───── Records provided
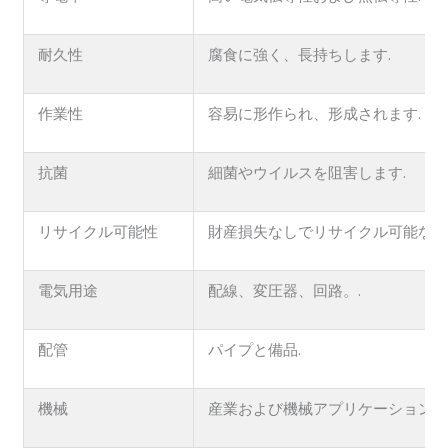
耐久性
腐食に強く、長持ちします.
作業性
容易に形作られ、形成されます.
抗菌
細菌やウイルスを阻害します.
リサイクル可能性
財産損失なしでリサイクル可能な100
電気用途
配線、変圧器、回路。.
配管
パイプと備品.
機械
産業および機械アプリケーション.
──────────
_Task_:
Transcribe all the lines above exactly; any image among them is skipped.

_Completed task_:
耐久性
腐食に強く、長持ちします.
作業性
容易に形作られ、形成されます.
抗菌
細菌やウイルスを阻害します.
リサイクル可能性
財産損失なしでリサイクル可能な100
電気用途
配線、変圧器、回路。.
配管
パイプと備品.
機械
産業および機械アプリケーション.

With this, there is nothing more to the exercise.